%%

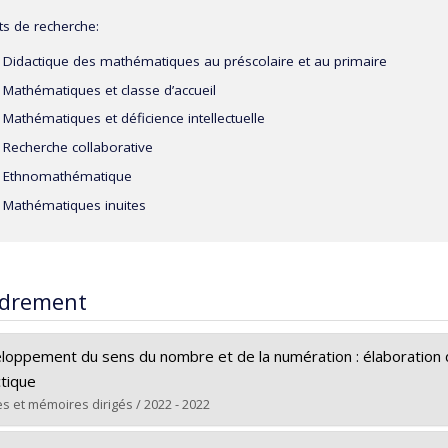
ts de recherche:
Didactique des mathématiques au préscolaire et au primaire
Mathématiques et classe d’accueil
Mathématiques et déficience intellectuelle
Recherche collaborative
Ethnomathématique
Mathématiques inuites
drement
loppement du sens du nombre et de la numération : élaboration d’
ctique
s et mémoires dirigés / 2022 - 2022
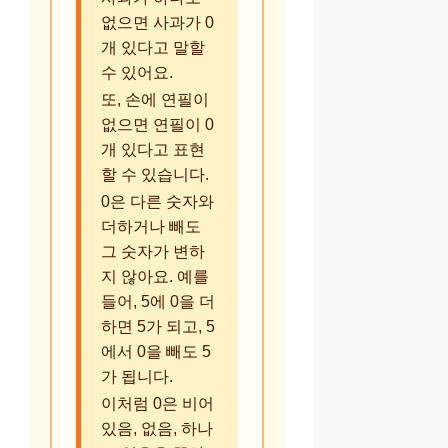
없으면 사과가 0
개 있다고 말할
수 있어요.
또, 손에 연필이
없으면 연필이 0
개 있다고 표현
할 수 있습니다.
0은 다른 숫자와
더하거나 빼도
그 숫자가 변하
지 않아요. 예를
들어, 5에 0을 더
하면 5가 되고, 5
에서 0을 빼도 5
가 됩니다.
이처럼 0은 비어
있음, 없음, 하나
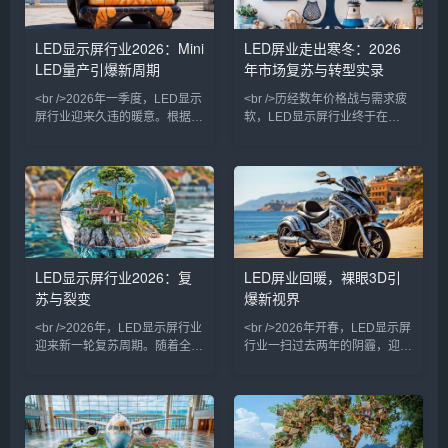
高端显示产品的替换需求。行业
进一步巩固了市场地位。这场洗
人士普遍认为，这轮复苏不是简
牌并非简单的优胜劣汰，而是整
LED显示屏行业2026：Mini
LED屏业走出寒冬：2026
单的周期反弹，而是应用场景拓
个产业从“拼产能”向“拼价值”转
LED量产引爆新周期
年市场复苏与转型实录
宽带来的结构性增长。<br /><br
型的必然结果。<br /><br /><br
/><br />技术层面，LED显示屏
/>与此同时，技术突破成为决定
<br />2026年一季度，LED显示
<br />历经数年价格战与需求疲
企
屏行业迎来久违的暖意。根据行
软，LED显示屏行业终于在
业媒体最新汇总的10条市场动
2026年迎来明确复苏信号。从
态，渠道库存去化基本完成，国
上游芯片厂到下游渠道商，订单
内文旅演艺、虚拟拍摄、户外广
回暖、产线满载成为普遍现象。
告三大主力场景的招标项目数量
多家上市公司财报显示，前三季
环比增长超过40%。与此同时，
度营收同比增长超过20%，净利
海外市场在体育赛事与交通数字
润扭亏为盈。这一轮复苏并非全
化的双重拉动下，出口订单回暖
面普涨，而是呈现明显的结构性
明显。多家LED显示屏上市公司
分化——小间距、租赁屏与虚拟
LED显示屏行业2026：复
LED屏业回暖，裸眼3D引
在2025年报中披露的预收款项
拍摄赛道成为主要拉动力，传统
苏与裂变
爆新视界
同比上升，印证了下游需求的实
单双色屏市场仍显平淡。<br />
质性修复。行业分析师指出，本
<br /><br />复苏背后是技术迭
<br />2026年，LED显示屏行业
<br />2026年开春，LED显示屏
轮复苏并非普惠式反
代的强力支
迎来新一轮复苏周期。随着全球
行业一扫过去两年的阴霾，迎来
文旅产业持续升温，大型演艺活
明确的复苏信号。据行业最新统
动、城市光影秀项目密集落地，
计，全球LED显示屏出货量在
LED显示屏作为核心视觉载体，
2025年第四季度同比增长
需求显著回升。户外广告数字化
12.3%，其中户外广告屏和商业
转型加速，裸眼3D大屏在核心
显示屏成为拉动增长的双引擎。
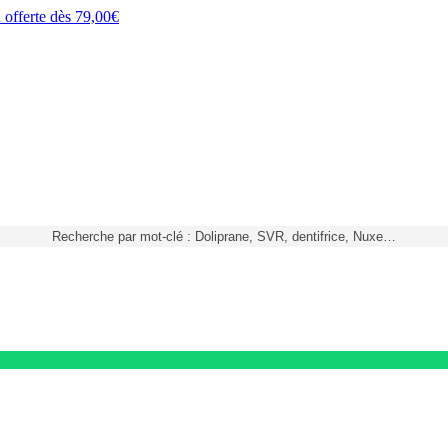
h
offerte dès
79,00€
Recherche par mot-clé : Doliprane, SVR, dentifrice, Nuxe…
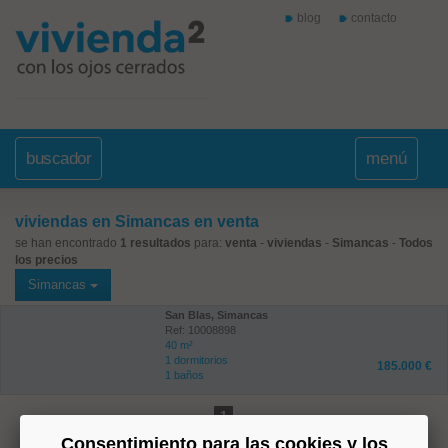
blog
contacto
buscador
menú
viviendas en Simancas en venta
se han encontrado
1 resultados
para:
venta
-
viviendas
-
Simancas
-
Todos
los precios
Simancas
San Blas, Simancas
Ref: 10008898
40 m²
1 dormitorios
185.000 €
1 baños
1
Consentimiento para las cookies y los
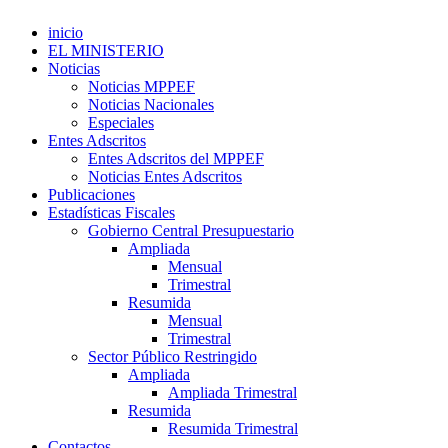
inicio
EL MINISTERIO
Noticias
Noticias MPPEF
Noticias Nacionales
Especiales
Entes Adscritos
Entes Adscritos del MPPEF
Noticias Entes Adscritos
Publicaciones
Estadísticas Fiscales
Gobierno Central Presupuestario
Ampliada
Mensual
Trimestral
Resumida
Mensual
Trimestral
Sector Público Restringido
Ampliada
Ampliada Trimestral
Resumida
Resumida Trimestral
Contactos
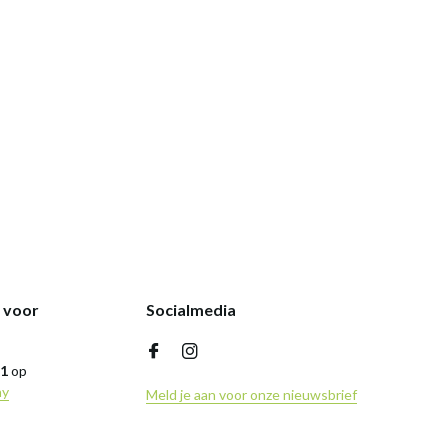
k voor
Socialmedia
,1
op
ny
Meld je aan voor onze nieuwsbrief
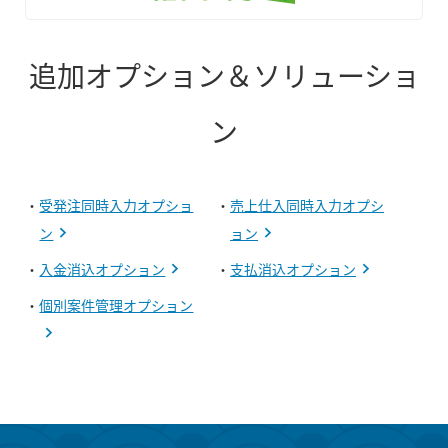
追加オプション＆ソリューショ
ン
・
受発注同時入力オプショ
・
売上仕入同時入力オプシ
ン
ョン
・
入金消込オプション
・
支払消込オプション
・
個別案件管理オプション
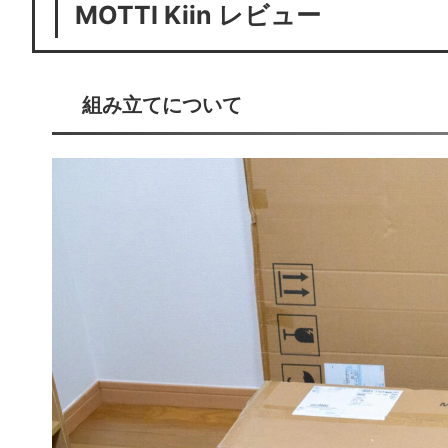
MOTTI Kiin レビュー
組み立てについて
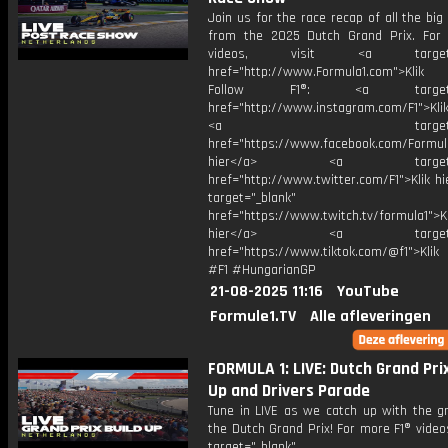
Join us for the race recap of all the b
from the 2025 Dutch Grand Prix. For
videos, visit <a target="_
href="http://www.Formula1.com">Klik
Follow F1®: <a target="_
href="http://www.instagram.com/F1">Klik
<a target="_bl
href="https://www.facebook.com/Formula
hier</a> <a target="_
href="http://www.twitter.com/F1">Klik h
target="_blank"
href="https://www.twitch.tv/formula1">Kl
hier</a> <a target="_
href="https://www.tiktok.com/@f1">Klik
#F1 #HungarianGP
21-08-2025 11:16
YouTube
Formule1.TV
Alle afleveringen
FORMULA 1: LIVE: Dutch Grand Prix
Up and Drivers Parade
Tune in LIVE as we catch up with the gr
the Dutch Grand Prix! For more F1® videos
target="_blank"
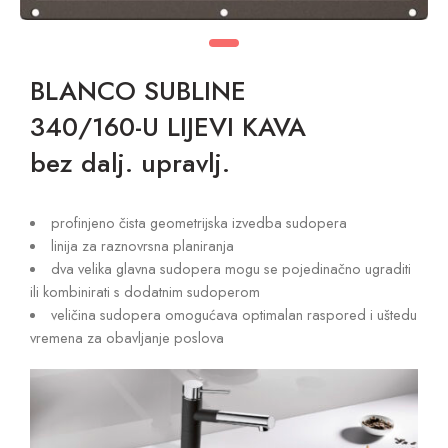
BLANCO SUBLINE
340/160-U LIJEVI KAVA
bez dalj. upravlj.
profinjeno čista geometrijska izvedba sudopera
linija za raznovrsna planiranja
dva velika glavna sudopera mogu se pojedinačno ugraditi
ili kombinirati s dodatnim sudoperom
veličina sudopera omogućava optimalan raspored i uštedu
vremena za obavljanje poslova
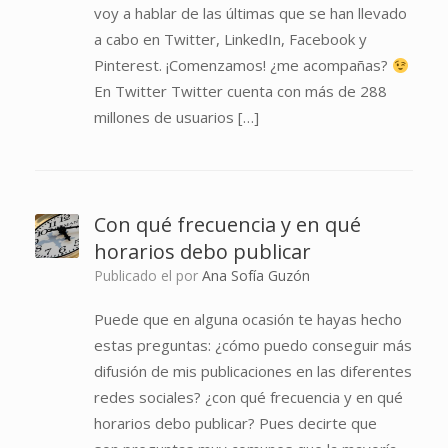
voy a hablar de las últimas que se han llevado
a cabo en Twitter, LinkedIn, Facebook y
Pinterest. ¡Comenzamos! ¿me acompañas?
En Twitter Twitter cuenta con más de 288
millones de usuarios […]
Con qué frecuencia y en qué
horarios debo publicar
Publicado el
por
Ana Sofía Guzón
Puede que en alguna ocasión te hayas hecho
estas preguntas: ¿cómo puedo conseguir más
difusión de mis publicaciones en las diferentes
redes sociales? ¿con qué frecuencia y en qué
horarios debo publicar? Pues decirte que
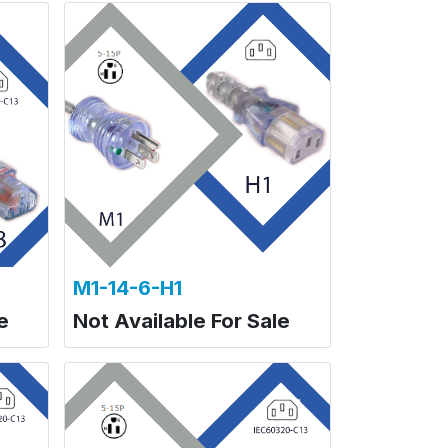
M1-14-6-H1
e
Not Available For Sale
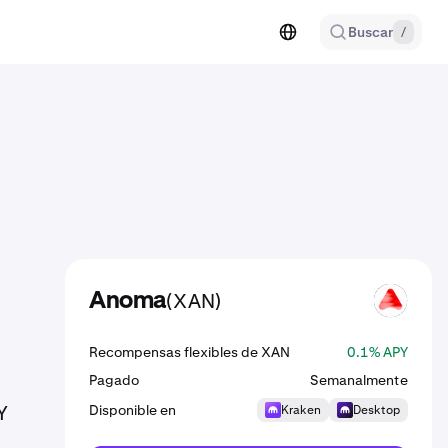
Buscar
/
(XAN)
Anoma
XAN
Recompensas flexibles de XAN
0.1% APY
Pagado
Semanalmente
Y
Disponible en
Kraken
Desktop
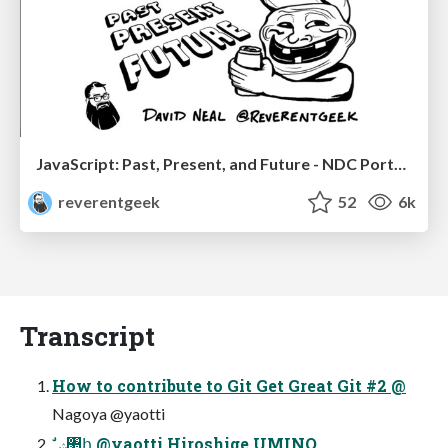
JavaScript: Past, Present, and Future - NDC Porto 2020
reverentgeek
52
6k
Transcript
How to contribute to Git Get Great Git #2 @
Nagoya @yaotti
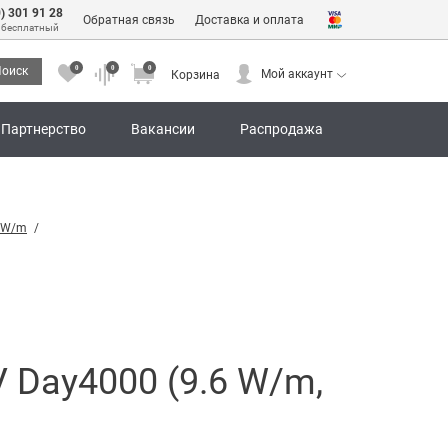
0) 301 91 28
Обратная связь
Доставка и оплата
 бесплатный
0
0
0
оиск
Мой аккаунт
Корзина
0
0
0
Мой аккаунт
Корзина
Партнерство
Вакансии
Распродажа
6 W/m
Day4000 (9.6 W/m,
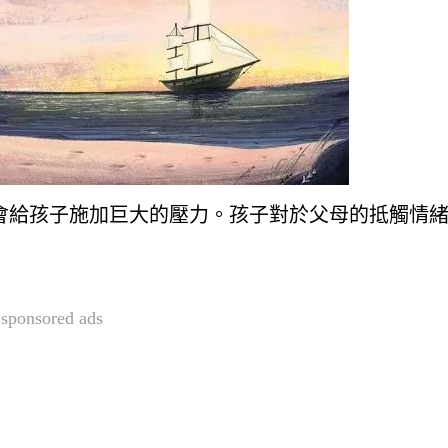
會給孩子施加巨大的壓力。孩子對於父母的抵觸情
sponsored ads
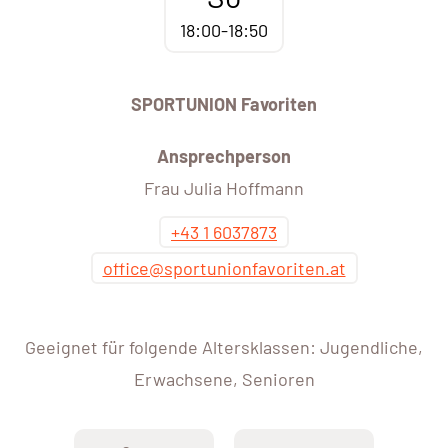
18:00-18:50
SPORTUNION Favoriten
Ansprechperson
Frau Julia Hoffmann
+43 1 6037873
office@sportunionfavoriten.at
Geeignet für folgende Altersklassen: Jugendliche,
Erwachsene, Senioren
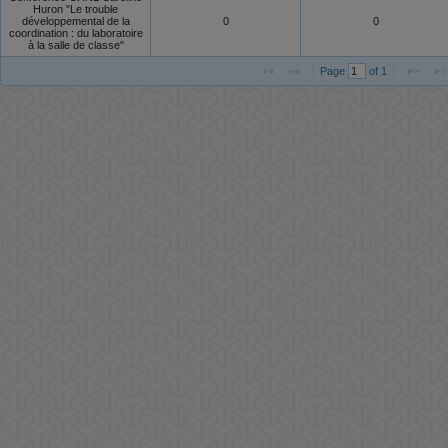
Huron "Le trouble
développemental de la
0
0
coordination : du laboratoire
à la salle de classe"
Page 
 of 
1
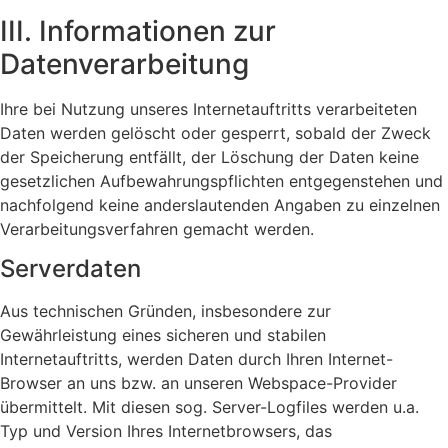
III. Informationen zur
Datenverarbeitung
Ihre bei Nutzung unseres Internetauftritts verarbeiteten
Daten werden gelöscht oder gesperrt, sobald der Zweck
der Speicherung entfällt, der Löschung der Daten keine
gesetzlichen Aufbewahrungspflichten entgegenstehen und
nachfolgend keine anderslautenden Angaben zu einzelnen
Verarbeitungsverfahren gemacht werden.
Serverdaten
Aus technischen Gründen, insbesondere zur
Gewährleistung eines sicheren und stabilen
Internetauftritts, werden Daten durch Ihren Internet-
Browser an uns bzw. an unseren Webspace-Provider
übermittelt. Mit diesen sog. Server-Logfiles werden u.a.
Typ und Version Ihres Internetbrowsers, das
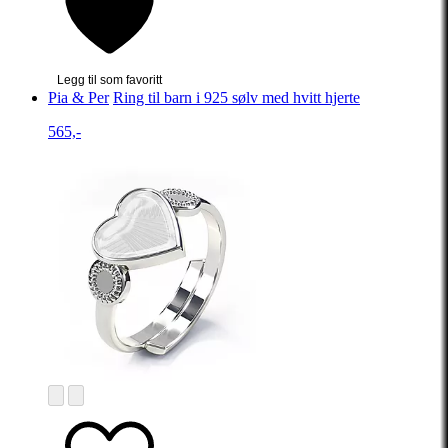
Legg til som favoritt
Pia & Per
Ring til barn i 925 sølv med hvitt hjerte
565,-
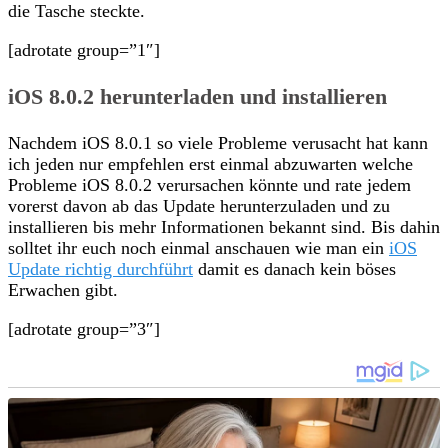
die Tasche steckte.
[adrotate group=”1″]
iOS 8.0.2 herunterladen und installieren
Nachdem iOS 8.0.1 so viele Probleme verusacht hat kann
ich jeden nur empfehlen erst einmal abzuwarten welche
Probleme iOS 8.0.2 verursachen könnte und rate jedem
vorerst davon ab das Update herunterzuladen und zu
installieren bis mehr Informationen bekannt sind. Bis dahin
solltet ihr euch noch einmal anschauen wie man ein
iOS
Update richtig durchführt
damit es danach kein böses
Erwachen gibt.
[adrotate group=”3″]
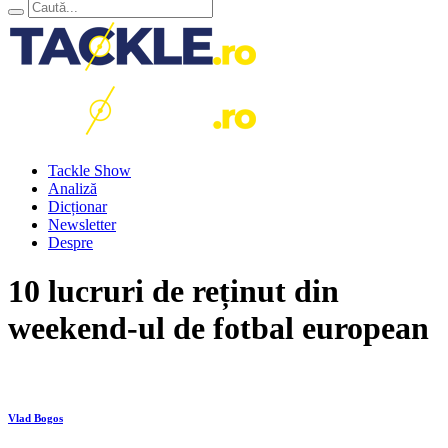
Tackle Show
Analiză
Dicționar
Newsletter
Despre
10 lucruri de reținut din
weekend-ul de fotbal european
Vlad Bogos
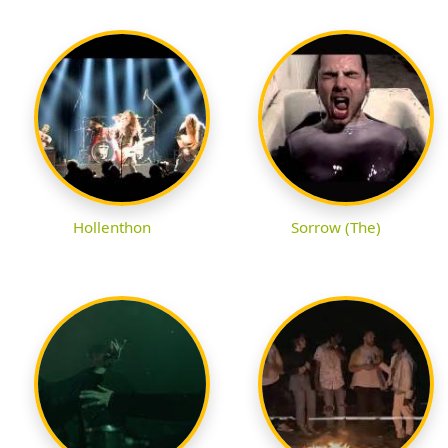
Hollenthon
Sorrow (The)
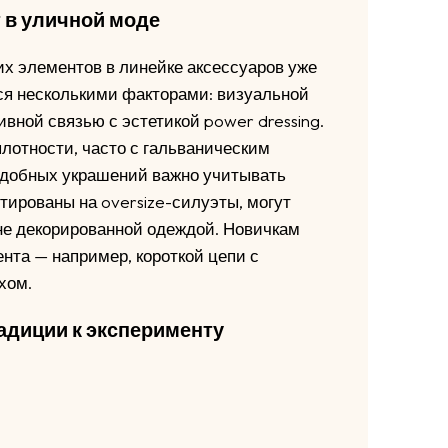
 в уличной моде
 элементов в линейке аксессуаров уже
тся несколькими факторами: визуальной
вной связью с эстетикой power dressing.
лотности, часто с гальваническим
одобных украшений важно учитывать
тированы на oversize-силуэты, могут
не декорированной одеждой. Новичкам
ента — например, короткой цепи с
хом.
адиции к эксперименту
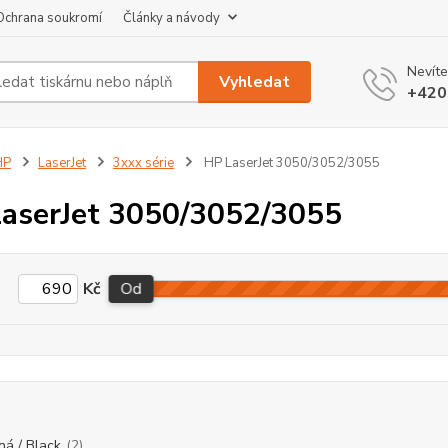
Ochrana soukromí
Články a návody
Nevíte
Vyhledat
+420
HP
LaserJet
3xxx série
HP LaserJet 3050/3052/3055
aserJet 3050/3052/3055
Kč
Od
ná / Black
(2)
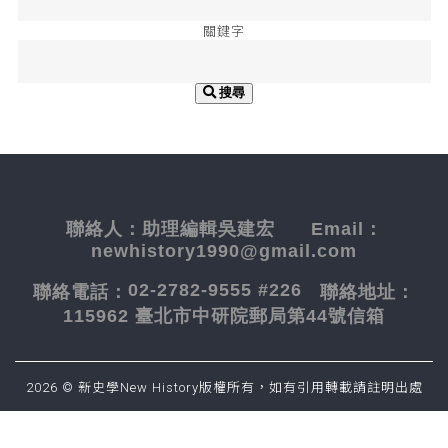
關鍵字
搜尋
聯絡人：
助理編輯吳建宏
Email：
newhistory1990@gmail.com
02-2782-9555 #226
聯絡電話：
聯絡地址：
115962 臺北市中研院郵局第44號信箱
2026 © 新史學New History版權所有，如有引用轉載請註明出處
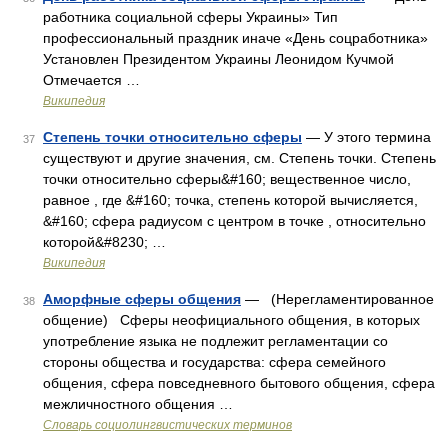
работника социальной сферы Украины» Тип
профессиональный праздник иначе «День соцработника»
Установлен Президентом Украины Леонидом Кучмой
Отмечается …
Википедия
Степень точки относительно сферы
— У этого термина
37
существуют и другие значения, см. Степень точки. Степень
точки относительно сферы&#160; вещественное число,
равное , где &#160; точка, степень которой вычисляется,
&#160; сфера радиусом с центром в точке , относительно
которой&#8230; …
Википедия
Аморфные сферы общения
— (Нерегламентированное
38
общение) Сферы неофициального общения, в которых
употребление языка не подлежит регламентации со
стороны общества и государства: сфера семейного
общения, сфера повседневного бытового общения, сфера
межличностного общения …
Словарь социолингвистических терминов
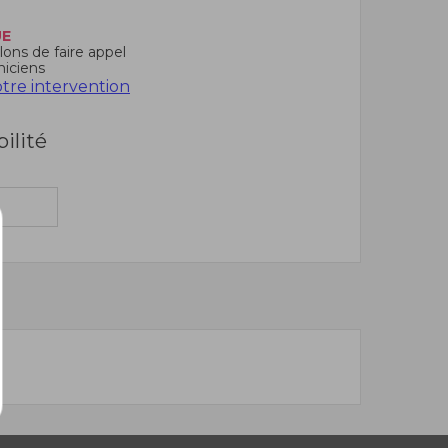
UE
ons de faire appel
niciens
re intervention
bilité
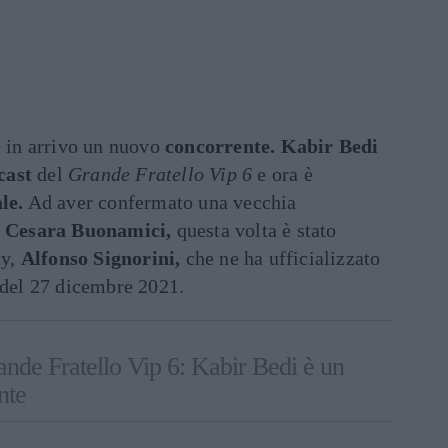
è in arrivo un nuovo
concorrente. Kabir Bedi
cast
del
Grande Fratello Vip 6
e ora è
ale.
Ad aver confermato una vecchia
a
Cesara Buonamici,
questa volta è stato
ty,
Alfonso Signorini,
che ne ha ufficializzato
 del 27 dicembre 2021.
nde Fratello Vip 6: Kabir Bedi è un
nte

%%

--- Exercise goal ---
Please repeat, exactly as written, the lines in the records above, starting with the one that has "estas preguntas: ¿cómo puedo conseguir más" and going on through the one that has "III. Informationen zur". Pictures are to be left out.

--- Written solution ---
estas preguntas: ¿cómo puedo conseguir más
difusión de mis publicaciones en las diferentes
redes sociales? ¿con qué frecuencia y en qué
horarios debo publicar? Pues decirte que
M1-14-6-H1
e
Not Available For Sale
Buscar
/
(XAN)
Anoma
XAN
Recompensas flexibles de XAN
0.1% APY
Pagado
Semanalmente
Y
Disponible en
Kraken
Desktop
JavaScript: Past, Present, and Future - NDC Porto 2020
reverentgeek
52
6k
Transcript
How to contribute to Git Get Great Git #2 @
Nagoya @yaotti
0) 301 91 28
Обратная связь
Доставка и оплата
 бесплатный
0
0
0
оиск
Мой аккаунт
Корзина
0
0
0
Мой аккаунт
Корзина
Партнерство
Вакансии
Распродажа
6 W/m
Day4000 (9.6 W/m,
會給孩子施加巨大的壓力。孩子對於父母的抵觸情
sponsored ads
18:00-18:50
SPORTUNION Favoriten
Ansprechperson
Frau Julia Hoffmann
+43 1 6037873
office@sportunionfavoriten.at
Geeignet für folgende Altersklassen: Jugendliche,
Erwachsene, Senioren
Huron "Le trouble
développemental de la
0
0
coordination : du laboratoire
à la salle de classe"
Page 
 of 
1
III. Informationen zur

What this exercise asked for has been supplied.